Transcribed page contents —
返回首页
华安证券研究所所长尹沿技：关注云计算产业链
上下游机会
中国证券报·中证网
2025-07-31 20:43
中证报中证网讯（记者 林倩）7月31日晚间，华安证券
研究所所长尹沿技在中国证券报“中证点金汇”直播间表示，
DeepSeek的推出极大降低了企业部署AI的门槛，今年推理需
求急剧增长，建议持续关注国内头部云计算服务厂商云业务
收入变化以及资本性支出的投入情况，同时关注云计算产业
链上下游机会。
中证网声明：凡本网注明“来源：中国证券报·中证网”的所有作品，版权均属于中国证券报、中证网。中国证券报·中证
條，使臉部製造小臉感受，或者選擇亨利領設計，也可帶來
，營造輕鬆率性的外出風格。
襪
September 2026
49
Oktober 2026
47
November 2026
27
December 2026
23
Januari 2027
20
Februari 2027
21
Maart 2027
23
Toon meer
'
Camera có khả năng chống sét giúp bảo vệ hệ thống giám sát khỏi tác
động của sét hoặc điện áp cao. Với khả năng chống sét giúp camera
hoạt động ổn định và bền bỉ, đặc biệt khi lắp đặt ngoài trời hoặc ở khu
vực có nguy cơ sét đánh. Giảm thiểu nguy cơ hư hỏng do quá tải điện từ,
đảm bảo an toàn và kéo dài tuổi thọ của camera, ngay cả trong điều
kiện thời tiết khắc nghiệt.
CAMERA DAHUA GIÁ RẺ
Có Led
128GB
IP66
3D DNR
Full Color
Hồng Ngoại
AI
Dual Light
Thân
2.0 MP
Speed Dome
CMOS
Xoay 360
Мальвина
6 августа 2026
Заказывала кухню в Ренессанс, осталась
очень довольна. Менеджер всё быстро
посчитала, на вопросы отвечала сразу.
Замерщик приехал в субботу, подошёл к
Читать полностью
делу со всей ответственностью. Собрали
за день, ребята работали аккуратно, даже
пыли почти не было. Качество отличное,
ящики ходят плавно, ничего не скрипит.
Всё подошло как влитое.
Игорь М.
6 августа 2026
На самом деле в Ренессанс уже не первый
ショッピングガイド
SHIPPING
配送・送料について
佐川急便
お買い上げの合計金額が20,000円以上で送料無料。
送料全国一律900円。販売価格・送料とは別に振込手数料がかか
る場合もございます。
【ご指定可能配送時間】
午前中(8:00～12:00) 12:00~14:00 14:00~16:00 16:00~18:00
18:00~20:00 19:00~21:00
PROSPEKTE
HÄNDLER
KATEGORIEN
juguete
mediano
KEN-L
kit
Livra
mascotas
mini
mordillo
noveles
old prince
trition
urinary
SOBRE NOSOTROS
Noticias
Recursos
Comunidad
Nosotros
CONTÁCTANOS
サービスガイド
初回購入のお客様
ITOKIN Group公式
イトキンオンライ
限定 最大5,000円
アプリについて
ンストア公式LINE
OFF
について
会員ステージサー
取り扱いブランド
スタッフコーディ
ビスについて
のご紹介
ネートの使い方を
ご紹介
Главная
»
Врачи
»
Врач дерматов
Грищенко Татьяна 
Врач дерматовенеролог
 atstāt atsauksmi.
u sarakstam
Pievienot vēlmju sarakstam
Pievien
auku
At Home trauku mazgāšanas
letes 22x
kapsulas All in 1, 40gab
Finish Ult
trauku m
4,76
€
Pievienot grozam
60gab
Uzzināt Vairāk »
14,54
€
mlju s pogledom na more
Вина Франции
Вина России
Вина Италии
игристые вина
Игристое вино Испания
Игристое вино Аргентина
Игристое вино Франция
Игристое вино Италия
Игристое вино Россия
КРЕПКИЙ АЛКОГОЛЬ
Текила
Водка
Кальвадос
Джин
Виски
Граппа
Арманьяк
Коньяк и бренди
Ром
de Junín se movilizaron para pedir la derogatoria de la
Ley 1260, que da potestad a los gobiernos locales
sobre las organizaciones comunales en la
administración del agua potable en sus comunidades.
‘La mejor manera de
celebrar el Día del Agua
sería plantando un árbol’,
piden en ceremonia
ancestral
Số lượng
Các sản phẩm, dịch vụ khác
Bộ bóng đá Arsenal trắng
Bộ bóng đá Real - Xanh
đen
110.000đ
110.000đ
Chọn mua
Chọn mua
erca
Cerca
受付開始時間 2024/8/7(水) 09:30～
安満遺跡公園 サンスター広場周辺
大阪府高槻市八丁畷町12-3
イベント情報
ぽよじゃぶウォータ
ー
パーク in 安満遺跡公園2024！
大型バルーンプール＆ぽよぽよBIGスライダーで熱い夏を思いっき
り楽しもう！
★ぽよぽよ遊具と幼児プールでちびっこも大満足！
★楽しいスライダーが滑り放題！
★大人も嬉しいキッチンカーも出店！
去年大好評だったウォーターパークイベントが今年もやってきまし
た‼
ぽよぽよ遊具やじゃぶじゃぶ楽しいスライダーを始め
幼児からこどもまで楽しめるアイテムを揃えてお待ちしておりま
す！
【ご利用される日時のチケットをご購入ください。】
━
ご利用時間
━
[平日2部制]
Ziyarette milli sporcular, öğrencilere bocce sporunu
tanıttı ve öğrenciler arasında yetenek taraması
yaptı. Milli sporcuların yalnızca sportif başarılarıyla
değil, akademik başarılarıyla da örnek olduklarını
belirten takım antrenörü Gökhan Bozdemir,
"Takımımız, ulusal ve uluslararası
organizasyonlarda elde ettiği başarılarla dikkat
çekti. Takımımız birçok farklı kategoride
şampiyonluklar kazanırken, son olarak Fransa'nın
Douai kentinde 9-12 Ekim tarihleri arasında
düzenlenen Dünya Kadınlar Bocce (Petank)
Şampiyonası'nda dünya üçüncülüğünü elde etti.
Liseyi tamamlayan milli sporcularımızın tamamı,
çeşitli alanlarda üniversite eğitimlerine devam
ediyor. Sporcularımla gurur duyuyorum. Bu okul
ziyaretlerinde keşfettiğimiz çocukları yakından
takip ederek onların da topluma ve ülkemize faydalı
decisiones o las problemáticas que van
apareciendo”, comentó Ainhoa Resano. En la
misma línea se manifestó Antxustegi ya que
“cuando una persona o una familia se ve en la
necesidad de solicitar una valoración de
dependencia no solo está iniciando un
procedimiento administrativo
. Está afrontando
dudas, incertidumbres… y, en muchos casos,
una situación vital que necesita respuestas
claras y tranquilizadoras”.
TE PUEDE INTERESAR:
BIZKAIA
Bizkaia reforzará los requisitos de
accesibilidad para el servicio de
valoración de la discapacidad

REQUIRED ACTION — Looking at the records, how many of the lines contain the string "chống"? Only the number should be given.

RESULT — 2